7 Responses to “Green home appraisal blues”


  1. 1 Chuck 25-February-2012 at 11:03 am

    Any chance a tax appraisal will follow that same logic?

    • 2 Larry 25-February-2012 at 2:35 pm

      Excellent point Chuck! Although I wouldn’t normally use ‘tax’ and ‘logic’ in the same sentence. Guess we’ll find out in September when the school tax bill arrives.

  2. 3 Jim Merrithew 25-February-2012 at 2:51 pm

    Larry and Jill,

    Hopefully, for many years to come, when you receive your electrical and heating bills (or lack of same) and spend your week-ends lounging in the heat of the sun, you will find many reasons to smile.

    You are trail blazers. Those who break the trail always work harder than those who follow in the footsteps.

    The citizens of Canada and the U.S. enjoy freedom and a wonderful quality of life because of the hardships and sacrifices made by the pioneers who created our great nations. The two of you are the pioneers of a new age. Your work, sacrifices and vision will inspire those who follow.

    There are some things which cannot be assessed with a dollar value because they are so unique. Your house is an amazing accomplishment which, like the MasterCard ads, is “Priceless”.

    Take care. Jim

  3. 4 Peter Hastings 27-February-2012 at 4:50 am

    Do your property taxes reflect the (lower) market value of your house or the actual (higher) cost of the house ? Until the general public is willing to pay the extra for a better-quality house, the appraiser cannot assign such a house a value which reflects its build cost. Similarly, no responsible lender can lend more than the market value because that is (amongst other things) what caused the recent crash. You are being penalised for being responsible and prudent. You should have bought disposable garbage like the rest of the population.

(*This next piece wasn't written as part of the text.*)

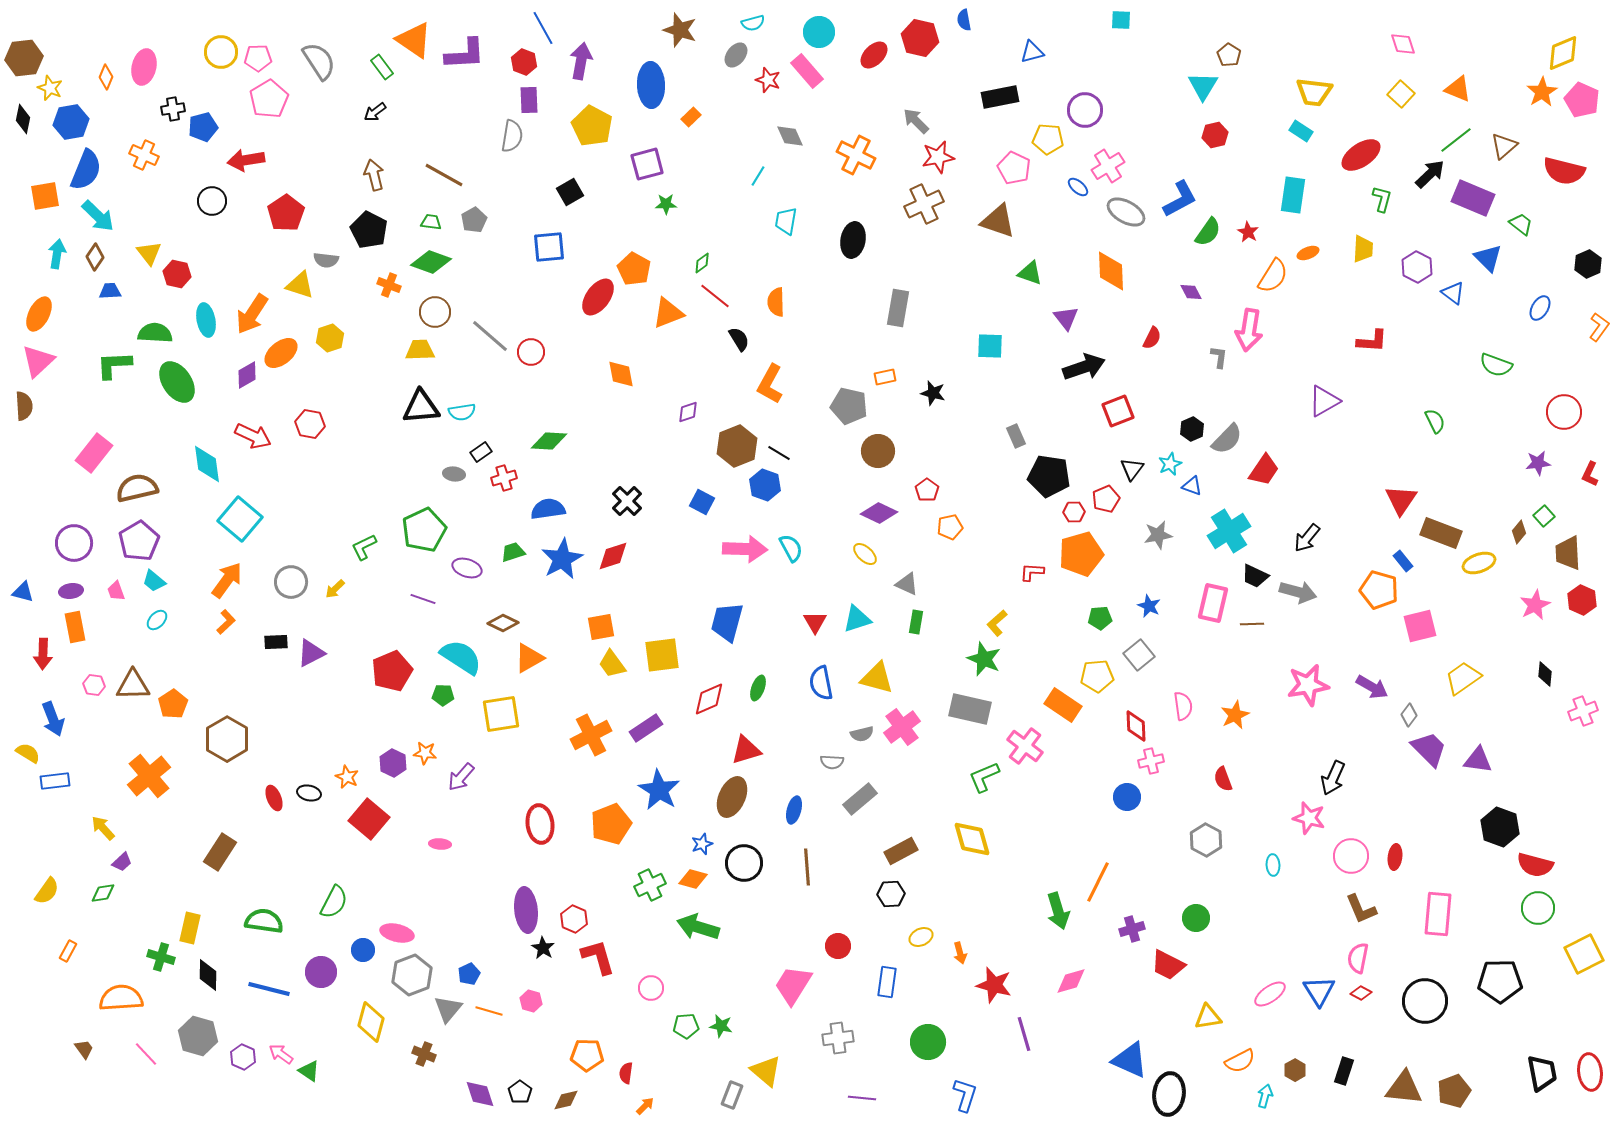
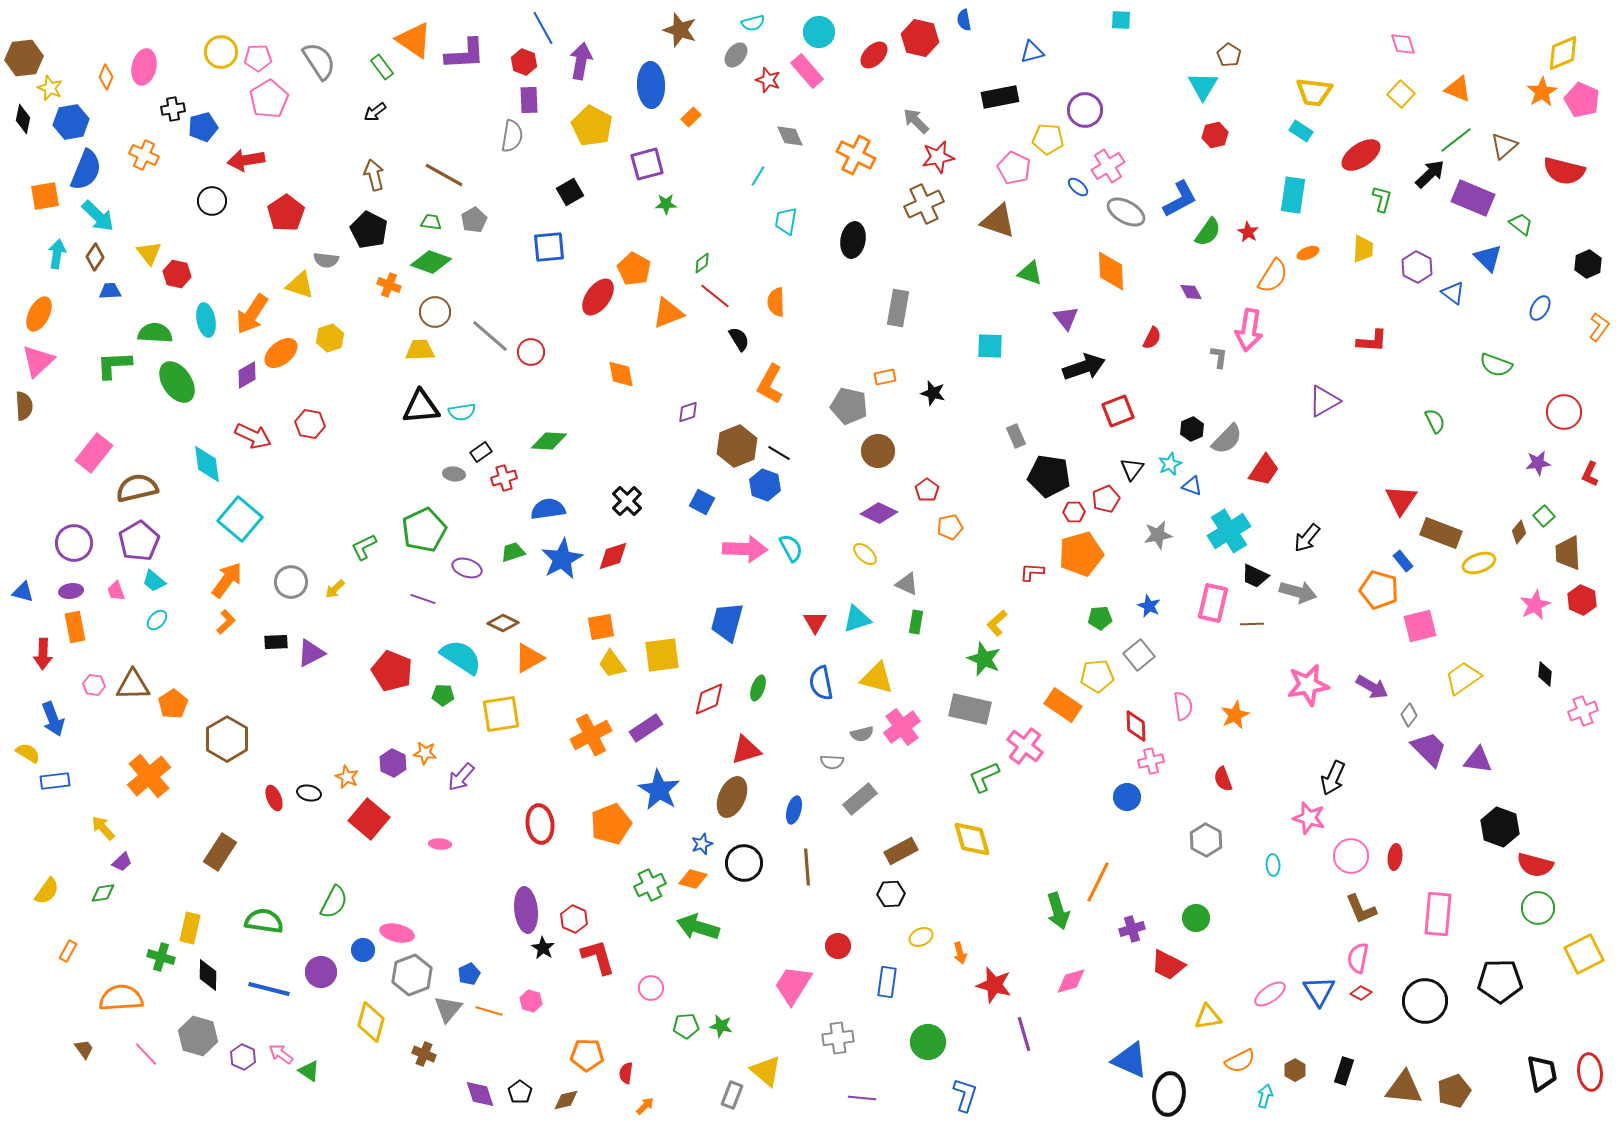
red pentagon at (392, 671): rotated 27 degrees counterclockwise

    The disconnect between appraised value and build cost will continue to limit the amount of green building that gets done. You are to be applauded for having lived up to your principles despite the discouragements. Remember that it’s a pretty weedy principle that is easy to live up to. Your decisions have been driven by long-term considerations – may you and your children enjoy and love your house for many years to come.

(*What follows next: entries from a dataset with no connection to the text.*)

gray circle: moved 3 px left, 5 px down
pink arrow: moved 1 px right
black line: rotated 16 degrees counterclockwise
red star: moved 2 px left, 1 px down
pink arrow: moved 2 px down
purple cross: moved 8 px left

    • 5 Larry 27-February-2012 at 8:12 am

      Thanks Peter. No disagreement here, market forces should and will determine the value of a home and the resulting taxes. The only disappointing aspect is that building this type of house is considered more risky than building a standard house. And that is only because if we default on our loan, the bank is on the hook directly, rather than being able to pass the risk onto a tax-payer-backed entity Freddie Mac.

  4. 6 Lucy Foxworth 1-March-2012 at 12:57 am

    I’ve seen articles referenced on GreenBuildingAdvisor that say well-built green homes sell faster and for more money. I’m sure you’ve seen them as well.

    I just wish the appraisal process would catch up soon and recognize the quality of the home rather than square footage and bedrooms and baths and “comparable properties.”

    You are an “early adopter” in green building in your area, you pave the way for those of us who follow. One researcher, Jay Pil Choi (who researches herd behavior) described you guys as pioneers. “If all consumers are striving for value and take the approach of ‘wait and see,’” he said, “the new products will never be able to take off or take much longer to succeed in the marketplace.”

    Here’s the link: http://www.nytimes.com/2010/05/09/business/09every.html?pagewanted=2

    So thank you for that.

  5. 7 W Smith 18-November-2013 at 4:42 pm

    We had the same issue with the appraisal. I was able to drop my building costs about 25% from the original quotes thanks to some creative re-quoting; we were our own GC, so saved 20% there; sweat equity, etc … and our appraisal barely covered what we had in the house. Same problem – no comps in the area, R50 means nothing in the marketplace, etc … but take satisfaction in lower property taxes, lower monthly utilities, and eventually the interest rate could come down during a refi. So all those posts about a micro-home with 1BR and 1BA – great idea, but just plan on paying for it without a bank’s help.